# Gettin Wet by Rain...



## Maggies mom (Jan 6, 2006)

Goldie will be fine getting wet.... You can towel dry her when you bring her in the house so everything doesnt get soaked.


----------



## deeloc (May 7, 2008)

Thanks maggies mom...


----------



## Ardeagold (Feb 26, 2007)

Yep...she'll be fine. Some Goldens LOVE rain, others don't like it. But either way...just towel dry her off and she'll be fine!

Remember, Goldens are Retrievers....who retrieve ducks/geese from the water. Sometimes very very cold water because duck hunting season is in the winter in some very cold places. 

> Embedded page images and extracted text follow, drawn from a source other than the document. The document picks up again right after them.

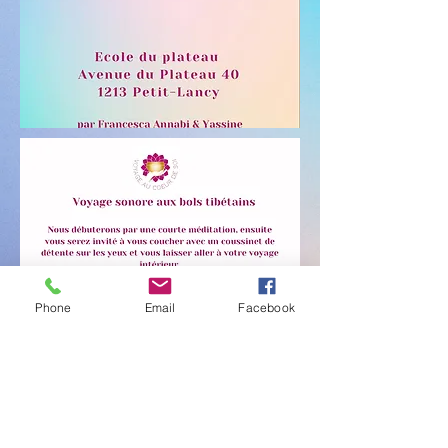
Phone
Email
Facebook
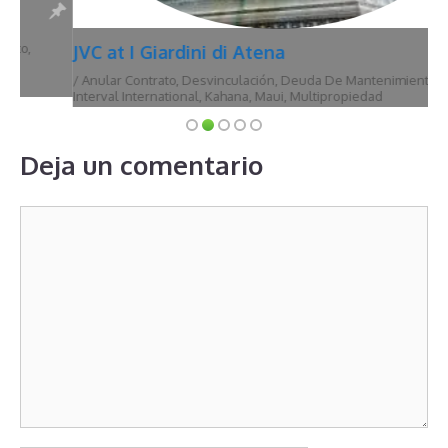
JVC at I Giardini di Atena
/
Anular Contrato
,
Desvinculación
,
Deuda De Mantenimiento
,
Hawái
,
Interval International
,
Kahana
,
Maui
,
Multipropiedad
Deja un comentario
Comentario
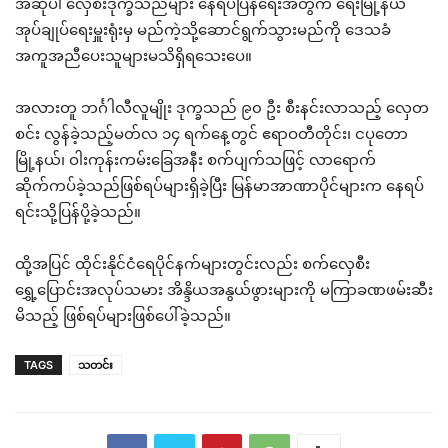
အဆိုပါ လှေစီးဒုက္ခသည်များ နေရပ်ပြန်ရေးအတွက် ရေးမြို့နယ်
အုပ်ချုပ်ရေးမှူးရုံးမှ မည်ကဲ့သို့ဆောင်ရွက်သွားမည်ကို ဒေသခံ
အကူအညီပေးသူများမသိရှိရသေးပေ။
အလားတူ ဘင်္ဂါလီလူမျိုး ဒုက္ခသည် ၉၀ ဦး စီးနင်းလာသည့် လှေတ
စင်း လွန်ခဲ့သည့်မတ်လ ၁၄ ရက်နေ့တွင် ဧရာဝတီတိုင်း၊ ငပုတော
မြို့နယ်၊ ဝါးကုန်းကမ်းခြေအနီး စက်ပျက်သဖြင့် လာရောက်
ဆိုက်ကပ်ခဲ့သည်ဖြစ်ရပ်များရှိခဲ့ပြီး မြန်မာအာဏာပိုင်များက နေရပ်
ရင်းသို့ပြန်ပို့ခဲ့သည်။
ထို့အပြင် ထိုင်းနိုင်ငံရေပိုင်နက်များတွင်းလည်း စက်လှေစီး
ရွှေ့ပြောင်းအလုပ်သမား အိန္ဒိယအနွယ်ဖွားများကို မကြာခဏဖမ်းဆီး
မိသည့် ဖြစ်ရပ်များဖြစ်ပေါ်ခဲ့သည်။
TAGS
သတင်း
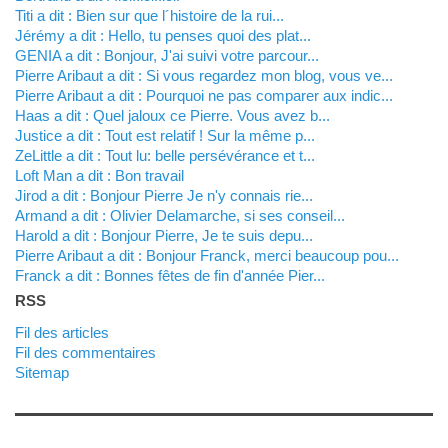
titi a dit : Bien sur que l´histoire de la rui...
Jérémy a dit : Hello, tu penses quoi des plat...
GENIA a dit : Bonjour, J'ai suivi votre parcour...
Pierre Aribaut a dit : Si vous regardez mon blog, vous ve...
Pierre Aribaut a dit : Pourquoi ne pas comparer aux indic...
Haas a dit : Quel jaloux ce Pierre. Vous avez b...
justice a dit : Tout est relatif ! Sur la même p...
zeLittle a dit : Tout lu: belle persévérance et t...
Loft Man a dit : Bon travail
Jirod a dit : Bonjour Pierre Je n'y connais rie...
Armand a dit : Olivier Delamarche, si ses conseil...
harold a dit : Bonjour Pierre, Je te suis depu...
Pierre Aribaut a dit : Bonjour Franck, merci beaucoup pou...
franck a dit : Bonnes fêtes de fin d'année Pier...
RSS
Fil des articles
Fil des commentaires
Sitemap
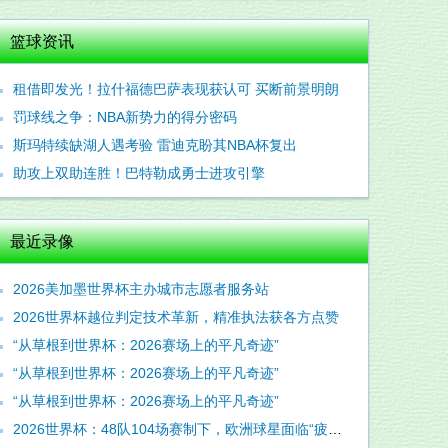
篮球资讯
租借即发光！拉什福德巴萨表现获认可 买断前景明朗
罚球线之争：NBA新势力的得分密码
斯玛特续缺湖人遇考验 雷迪克盼其NBA杯复出
助攻上双助连胜！巴特勒成勇士进攻引擎
最近录像
2026美加墨世界杯主办城市志愿者服务站
2026世界杯越位判定技术革新，精准执法获各方点赞
“从草根到世界杯：2026赛场上的平凡奇迹”
“从草根到世界杯：2026赛场上的平凡奇迹”
“从草根到世界杯：2026赛场上的平凡奇迹”
2026世界杯：48队104场赛制下，欧洲球星面临“疲劳陷阱”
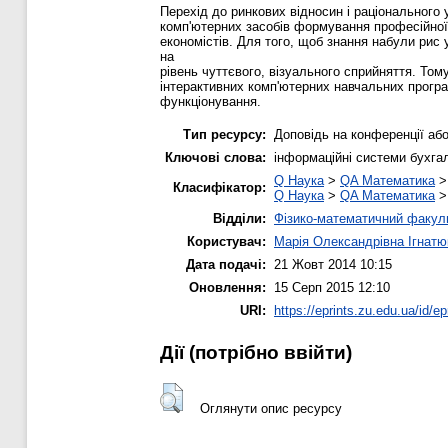
Перехід до ринкових відносин і раціонального
комп'ютерних засобів формування професійної 
економістів. Для того, щоб знання набули рис 
на
рівень чуттєвого, візуального сприйняття. То
інтерактивних комп'ютерних навчальних програ
функціонування.
Тип ресурсу:
Доповідь на конференції або
Ключові слова:
інформаційні системи бухгал
Q Наука
>
QA Математика
Класифікатор:
Q Наука
>
QA Математика
Відділи:
Фізико-математичний факул
Користувач:
Марія Олександрівна Ігнатю
Дата подачі:
21 Жовт 2014 10:15
Оновлення:
15 Серп 2015 12:10
URI:
https://eprints.zu.edu.ua/id/ep
Дії ​​(потрібно ввійти)
Оглянути опис ресурсу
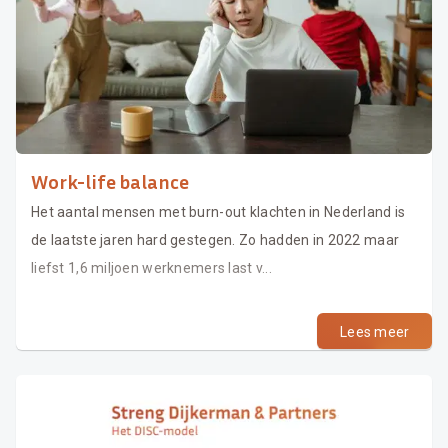
Work-life balance
Het aantal mensen met burn-out klachten in Nederland is
de laatste jaren hard gestegen. Zo hadden in 2022 maar
liefst 1,6 miljoen werknemers last v...
Lees meer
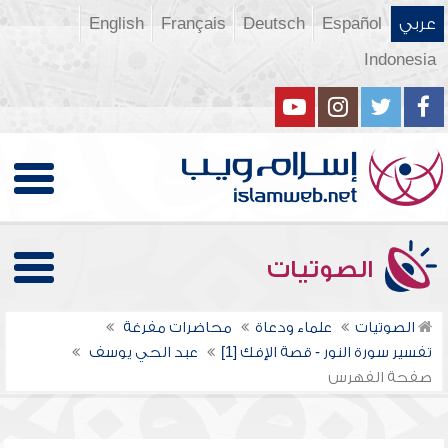
عربي
Español
Deutsch
Français
English
Indonesia
الصوتيات
الصوتيات
علماء ودعاة
محاضرات مفرغة
تفسير سورة النور - قصة الإفك [1]
عبد الحي يوسف
صفحة الفهرس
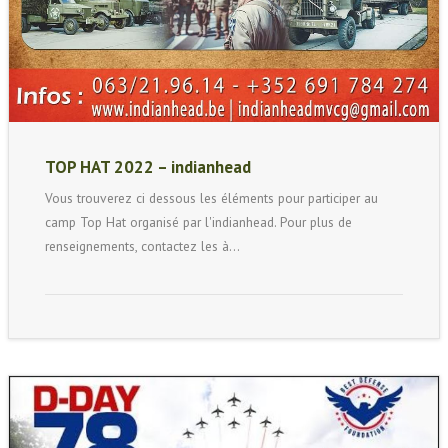
TOP HAT 2022 – indianhead
Vous trouverez ci dessous les éléments pour participer au
camp Top Hat organisé par l'indianhead. Pour plus de
renseignements, contactez les à…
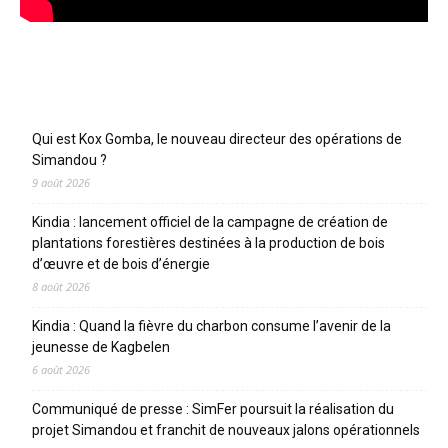
Articles récents
Qui est Kox Gomba, le nouveau directeur des opérations de
Simandou ?
9 août 2026
Kindia : lancement officiel de la campagne de création de
plantations forestières destinées à la production de bois
d’œuvre et de bois d’énergie
8 août 2026
Kindia : Quand la fièvre du charbon consume l’avenir de la
jeunesse de Kagbelen
6 août 2026
Communiqué de presse : SimFer poursuit la réalisation du
projet Simandou et franchit de nouveaux jalons opérationnels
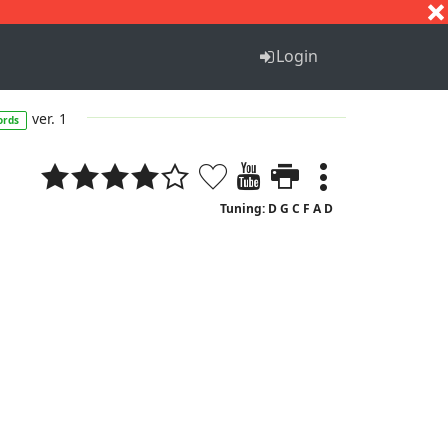
S
T
U
V
W
X
Y
Z
Login
ver. 1
ords
Tuning: D G C F A D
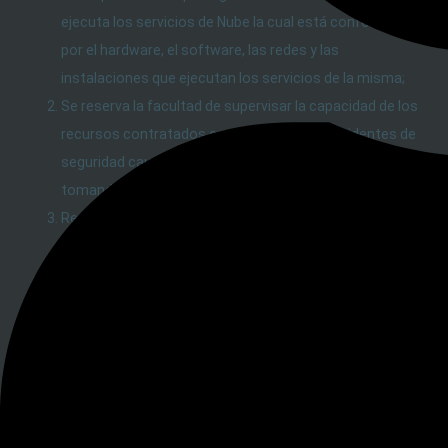
ejecuta los servicios de Nube la cual está conformada
por el hardware, el software, las redes y las
instalaciones que ejecutan los servicios de la misma;
Se reserva la facultad de supervisar la capacidad de los
recursos contratados con el fin de evitar incidentes de
seguridad causados por la falta de los mismos
tomando las acciones necesarias;
Resguarda los registros de eventos y alertas
recopilados en relación con el uso de servicio de la Nube
por parte del Cliente durante 15 y 7 días,
respectivamente;
Se compromete a notificar las tareas de
mantenimiento preventivo conforme lo acordado en la
orden de servicios, y el inicio y finalización de los
cambios que puedan afectar negativamente al servicio
de la Nube;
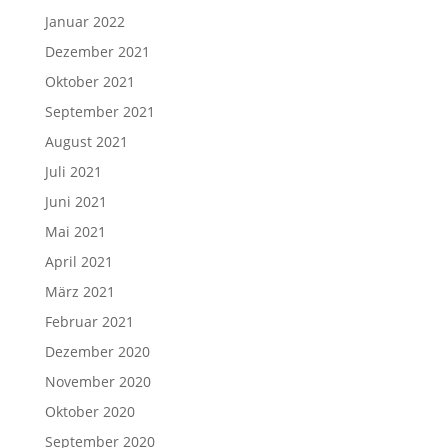
Januar 2022
Dezember 2021
Oktober 2021
September 2021
August 2021
Juli 2021
Juni 2021
Mai 2021
April 2021
März 2021
Februar 2021
Dezember 2020
November 2020
Oktober 2020
September 2020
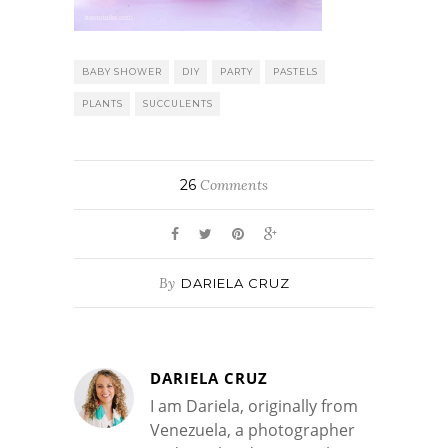
BABY SHOWER
DIY
PARTY
PASTELS
PLANTS
SUCCULENTS
26
Comments
By
DARIELA CRUZ
DARIELA CRUZ
I am Dariela, originally from
Venezuela, a photographer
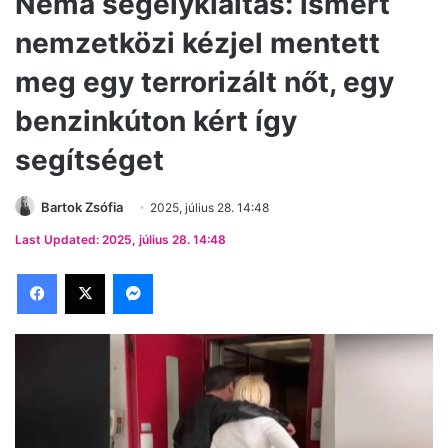
Néma segélykiáltás: ismert
nemzetközi kézjel mentett
meg egy terrorizált nőt, egy
benzinkúton kért így
segítséget
Bartok Zsófia
2025, július 28. 14:48
Last Updated: 2025, július 28. 14:48
Facebook
X
Messenger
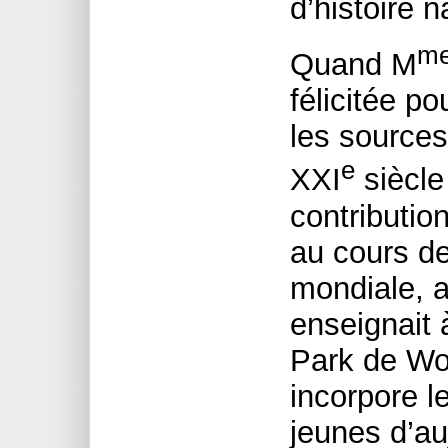
d’histoire 
m
Quand M
félicitée p
les sources
e
XXI
siècle 
contributi
au cours d
mondiale, a
enseignait 
Park de Woo
incorpore l
jeunes d’auj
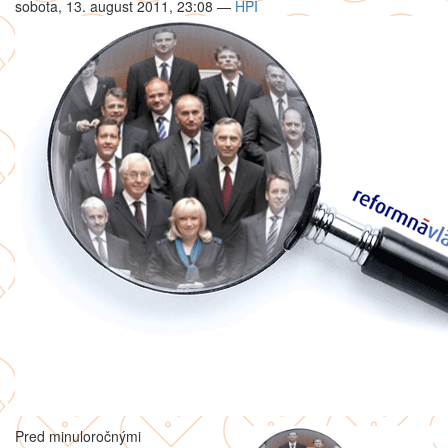
sobota, 13. august 2011, 23:08
—
HPI
Pred minuloročnými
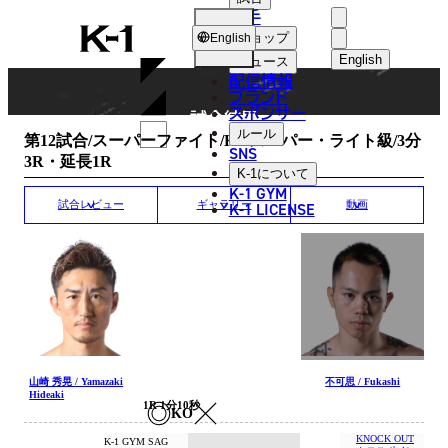
選手
MATCH RESULT
K-
ショップ
English
1
English
ニュース
配信情報
日本語
ブランド
スポンサー
試合結果
English
ルール
第12試合/スーパーファイト/K-1スーパー・ライト級/3分
SNS
3R・延長1R
한국어
K-1
について
K-1 GYM
中文（简体
K-1 LICENSE
試合レビュー
ギャラリー
動画
中文（繁體
ไทย
العربية
山崎 秀晃 / Yamazaki
不可思 / Fukashi
Hideaki
1R 1分10秒
KO
KNOCK OUT
K-1 GYM SAG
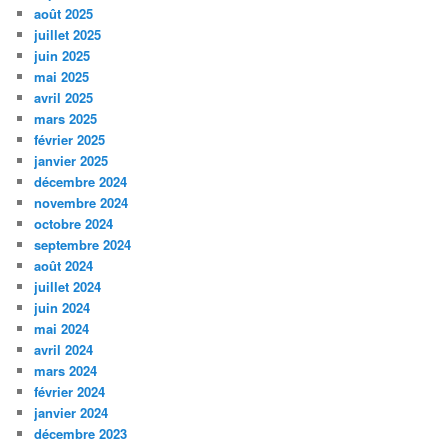
août 2025
juillet 2025
juin 2025
mai 2025
avril 2025
mars 2025
février 2025
janvier 2025
décembre 2024
novembre 2024
octobre 2024
septembre 2024
août 2024
juillet 2024
juin 2024
mai 2024
avril 2024
mars 2024
février 2024
janvier 2024
décembre 2023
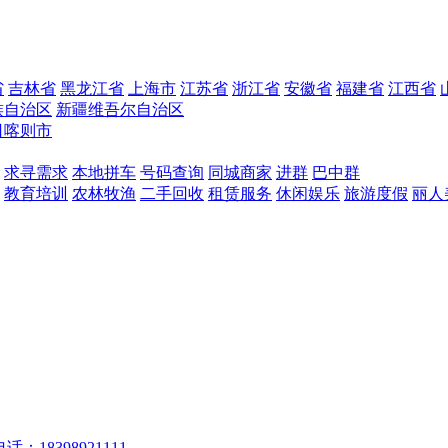
省
吉林省
黑龙江省
上海市
江苏省
浙江省
安徽省
福建省
江西省
族自治区
新疆维吾尔自治区
日喀则市
求寻需求
本地拼车
号码查询
同城商家
进群
巴中群
教育培训
农林牧渔
二手回收
租赁服务
休闲娱乐
旅游度假
丽人
话：18398921111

They LOVE water. I have pictures of mine breaking the ice in my pond to swim! My boy Amos prefers icy water. He'll go in and swim every morning......even when it's only 17 degrees. Fortunately, around here, it's 50 degrees two days later! LOL That's why our pond doesn't freeze solid.


----------



## deeloc (May 7, 2008)

Thanks ardeagold for the info... saw your site, cool dogs you got there..


----------



## Lisa_and_Willow. (Dec 18, 2007)

I just give mine a quick rub with a towel.


----------



## McSwede (Jan 30, 2007)

We towel dry our two boys and they absolutely LOVE it! 

~Jackie


----------



## DebsiLou (Oct 6, 2007)

My Lexie LOVES the rain! She gets the zoomies and runs all over the back yard. Any pudddles and she is jumping and frolicking with reckless abandon!!! Just towel her down and she's ready for a nap on her couch blankie. Rain=FUN!


----------



## Maggies mom (Jan 6, 2006)

And as we speak its pouring here and all of mine are out there and wont come in.....*SIGH*


----------



## woodysmama (Feb 25, 2007)

LOL...raining here too and Woody will NOT go out to pee...he HATES the rain.....


----------



## tannernoodle (Mar 19, 2008)

Water and goldens go hand in hand....the only time I'd be concerned is if it's hot and muggy and they stay wet for a long time and are succeptible to hot spots....my golden never got them though. He had many days he stunk like a wet rat from swimming and all day playing in the kiddie pool.


----------



## sharlin (Feb 26, 2007)

Rain+Golden Retriever+Walking=1 HAPPY Golden


----------



## Debles (Sep 6, 2007)

Gunner hates storms but LOVES the rain! And they both love being rubbed down with a towel. Golden Heaven!


----------



## Memphis & Holly's Mom (Feb 16, 2008)

My Holly girl prisses along in the rain and potty trips are quick...Memphis zoomies around and loves to roll in the wet grass..so a toweling is in order...the house we bought has newer white carpet :doh: 2 dogs and 3 boys I don't know how much it can stand..raining like mad here now and we have had our trip outdoors and the towel off...Memphis is now snoring on the couch next to me. Never thought about them getting sick from being out in the rain...LOL


----------



## deeloc (May 7, 2008)

THANKS for the ideas guys, yesterday it rains on our end here, so i'll let my butch played on it and rubbed him a toweL after...


----------



## Celeigh (Nov 29, 2007)

I have one of each - Fergus won't come inside when it's raining and Lily would prefer to stay dry. They usually love to be toweled off as the others have said. Sometimes I think Fergus gets wet specifically because he knows it leads to a good toweling off!


----------